Express Lane Cooking, authored by the same amazing food blogger who makes readers drool over at I Wash…You Dry, is a cookbook for people like me who often need quick-and-easy recipes and love ingredients that can be kept on hand and used in multiple recipes.
The BBQ pulled pork in the stacked BBQ pulled pork nachos above is also used in BBQ pulled pork flautas and BBQ pork tortilla pizza. It’s enough to make you wish Taco Tuesday was every day (or at least Tuesday, Wednesday and Thursday).
Express Lane Cooking features over 80 quick-shop meals—in other words, you’re in and out of the grocery star faster than you thought possible. To make it even easier, Shawn begins the cookbook with must-haves for your spice drawer, pantry and fridge.

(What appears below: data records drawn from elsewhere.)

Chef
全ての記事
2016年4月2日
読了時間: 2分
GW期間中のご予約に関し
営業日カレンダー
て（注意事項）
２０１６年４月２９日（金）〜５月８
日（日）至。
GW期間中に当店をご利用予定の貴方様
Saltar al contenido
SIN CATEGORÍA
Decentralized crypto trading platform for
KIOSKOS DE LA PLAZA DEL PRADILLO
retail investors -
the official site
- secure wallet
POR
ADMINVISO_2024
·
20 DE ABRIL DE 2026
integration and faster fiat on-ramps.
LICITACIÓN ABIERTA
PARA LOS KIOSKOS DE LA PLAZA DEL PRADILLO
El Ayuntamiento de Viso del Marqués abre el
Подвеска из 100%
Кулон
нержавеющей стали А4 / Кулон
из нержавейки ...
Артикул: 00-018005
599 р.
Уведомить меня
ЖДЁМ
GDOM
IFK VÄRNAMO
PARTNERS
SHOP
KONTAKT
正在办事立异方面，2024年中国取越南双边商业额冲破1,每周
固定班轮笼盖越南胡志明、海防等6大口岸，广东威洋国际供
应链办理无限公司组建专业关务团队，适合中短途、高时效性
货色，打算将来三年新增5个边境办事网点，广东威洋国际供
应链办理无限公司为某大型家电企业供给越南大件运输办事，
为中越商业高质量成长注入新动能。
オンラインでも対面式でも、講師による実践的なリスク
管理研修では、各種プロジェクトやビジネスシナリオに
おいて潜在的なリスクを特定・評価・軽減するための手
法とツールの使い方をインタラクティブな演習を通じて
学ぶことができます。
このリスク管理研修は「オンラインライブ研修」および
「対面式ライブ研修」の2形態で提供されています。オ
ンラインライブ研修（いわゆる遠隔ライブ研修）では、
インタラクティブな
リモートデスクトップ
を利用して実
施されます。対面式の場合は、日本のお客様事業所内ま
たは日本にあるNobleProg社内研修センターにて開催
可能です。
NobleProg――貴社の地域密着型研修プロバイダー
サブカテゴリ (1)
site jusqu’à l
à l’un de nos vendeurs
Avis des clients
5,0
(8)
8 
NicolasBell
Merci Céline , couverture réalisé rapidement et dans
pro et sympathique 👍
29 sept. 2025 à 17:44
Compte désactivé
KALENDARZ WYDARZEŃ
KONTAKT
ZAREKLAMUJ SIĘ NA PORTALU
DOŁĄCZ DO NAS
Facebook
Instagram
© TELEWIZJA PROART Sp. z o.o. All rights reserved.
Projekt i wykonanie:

You’ll find plenty of dinner recipes for poultry, beef, pork and seafood plus a few meatless meals and a handful of desserts like the peanut butter fudge brownies you’ve been drooling over since you started reading this post.

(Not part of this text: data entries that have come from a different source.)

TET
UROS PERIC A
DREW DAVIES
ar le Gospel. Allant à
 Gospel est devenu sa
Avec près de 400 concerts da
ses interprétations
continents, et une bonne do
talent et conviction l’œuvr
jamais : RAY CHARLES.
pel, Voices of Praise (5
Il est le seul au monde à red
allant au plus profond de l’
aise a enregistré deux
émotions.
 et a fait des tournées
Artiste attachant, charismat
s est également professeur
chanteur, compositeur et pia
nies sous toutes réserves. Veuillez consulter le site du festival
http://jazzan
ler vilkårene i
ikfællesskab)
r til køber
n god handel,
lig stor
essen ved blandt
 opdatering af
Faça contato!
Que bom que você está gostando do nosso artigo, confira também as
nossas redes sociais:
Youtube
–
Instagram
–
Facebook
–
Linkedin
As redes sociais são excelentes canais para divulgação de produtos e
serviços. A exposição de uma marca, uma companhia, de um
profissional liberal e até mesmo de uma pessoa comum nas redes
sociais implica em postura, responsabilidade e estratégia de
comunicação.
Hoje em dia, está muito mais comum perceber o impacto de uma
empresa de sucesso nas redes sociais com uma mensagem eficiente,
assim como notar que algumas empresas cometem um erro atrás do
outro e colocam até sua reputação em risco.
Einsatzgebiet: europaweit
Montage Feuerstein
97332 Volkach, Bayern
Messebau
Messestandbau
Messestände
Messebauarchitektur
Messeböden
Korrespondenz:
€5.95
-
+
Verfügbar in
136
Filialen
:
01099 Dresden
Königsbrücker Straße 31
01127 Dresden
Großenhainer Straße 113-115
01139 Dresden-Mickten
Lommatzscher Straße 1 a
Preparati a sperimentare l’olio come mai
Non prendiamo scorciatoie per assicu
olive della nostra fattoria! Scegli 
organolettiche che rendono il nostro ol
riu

And with that, let’s get you that recipe and a chance to win a copy of Express Lane Cooking!
- 1 (18.5-oz) box brownie mix + ingredients need to prepare brownies
- 2 cups mini chocolate peanut butter cups, halved
- 2 cups peanut butter chips
- 1 (14-oz) can sweetened condensed milk
- 1 tsp vanilla extract
- Prepare brownies according to package instructions using an 8x8-inch pan lined with parchment paper. Allow to cool completely.
- Top brownies with halved mini chocolate peanut butter cups.
- Prepare peanut butter fudge by bringing a small pot filled with 2 inches of water to a boil on the stovetop. Find a metal or glass bowl that can easily rest on top of the pot without touching the water.
- Add peanut butter chips, sweetened condensed milk and vanilla to the bowl. Stir constantly over boiling water until smooth.
- Pour peanut butter fudge over brownies in an even layer. Let cool for at least 2 to 3 hours before slicing.